A Small Update on TGF-beta Signalling Cathy Savage, Scott Townsend, Scott Bairdl, and Richard Padgett. Waksman Institute and Department of Molecular Biology and Biochemistry, Rutgers University, Piscataway, NJ 08855. University of Pittsburgh, Department of Biological Sciences, Pittsburgh, PA 15260. We are interested in characterizing the genes
sma-2,
sma-3, and
sma-4 because they may participate in a TGF-beta signal transduction pathway that includes
daf-4, a TGF-beta superfamily receptor. All four of these genes are required for proper body size, and for the proper development of male sensory rays and spicules. We have used mosaic analysis to determine the requirements for
daf-4 and
sma-2 in establishing sensory ray identity.
daf-4 is required cell autonomously in each ray neuroblast to determine the identity of the corresponding ray. This result is consistent with temperature shift experiments which showed that
daf4 activity is required during the lifetime of the ray neuroblasts (WBG 13(2), p.39). Similarly,
sma-2 mosaics reveal a cell autonomous requirement for
sma-2 activity in the ray neuroblasts. This result implies two conclusions: (1) the
sma-2 gene product does not act as a diffusible factor influencing the identities of multiple neuroblasts, and (2)

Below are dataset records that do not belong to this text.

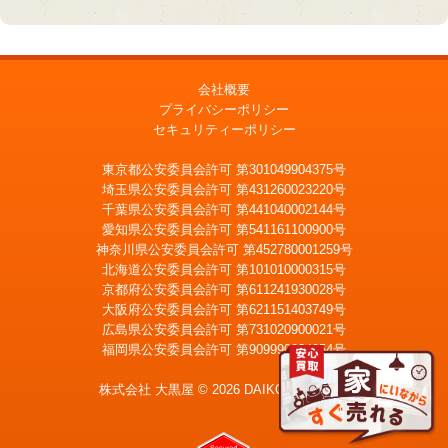
会社概要
プライバシーポリシー
セキュリティーポリシー
東京都公安委員会許可 第301049904375号
埼玉県公安委員会許可 第431260023220号
千葉県公安委員会許可 第441040002144号
愛知県公安委員会許可 第541161100900号
神奈川県公安委員会許可 第452780001259号
北海道公安委員会許可 第101010000315号
京都府公安委員会許可 第611241930028号
大阪府公安委員会許可 第621151403749号
広島県公安委員会許可 第731020900021号
福岡県公安委員会許可 第909990034054号
LINE
メール査定
査定
株式会社 大黒屋 © 2026 DAIKOKUYA, Inc.
宅配買取を申込む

sma-2 does not act in neighboring cells that may signal to the neuroblasts. The requirement for
sma-2 and
daf-4 activities in the same cells suggests that
sma-2 may be necessary to transduce the signal received by the
daf-4 receptor. Similar mosaic studies of
sma-3 and
sma-4 are ongoing. In the last gazette, we reported preliminary evidence of the cloning of
sma-2: the identification of a missense mutation in
sma-2(
e502). This result has now been confirmed by the presence of a small deletion in a nearby exon in sma- 2
(el491). The predicted
sma-2 product is a novel protein of about 400 amino acids. SMA-2 does not contain any significant hydrophobic stretches, suggesting that the protein is not secreted; this is consistent with its cell autonomous requirement in ray neuroblasts. Since the protein contains no recognizable protein motifs, we do not know what its biochemical function may be. Although SMA-2 is not related to any other proteins in the database, the genome sequencing consortium has now identified two additional predicted ORFs with homology to
sma-2 These proteins contain two conserved domains, an N-terminal region of ~120 residues and a C-terminal region of ~200 residues, that are separated by a less well conserved proline-rich domain. The first
sma-2 homolog that was found maps near the predicted location of
sma-3. We are therefore testing the hypothesis that
sma-3 encodes this homolog. Finally, the most recently identified
sma-2 homolog maps to a cosmid overlapping one which we had already shown could rescue a
sma-4 mutant. Deletions that disrupt the coding region of this homolog also eliminate rescuing activity, showing that
sma-4 does in fact encode a
sma-2 homolog. These results suggest the intriguing hypothesis that
sma-2,
sma-3, and sma- 4 may define a novel family of signalling proteins that act downstream of a TGF-beta superfamily receptor.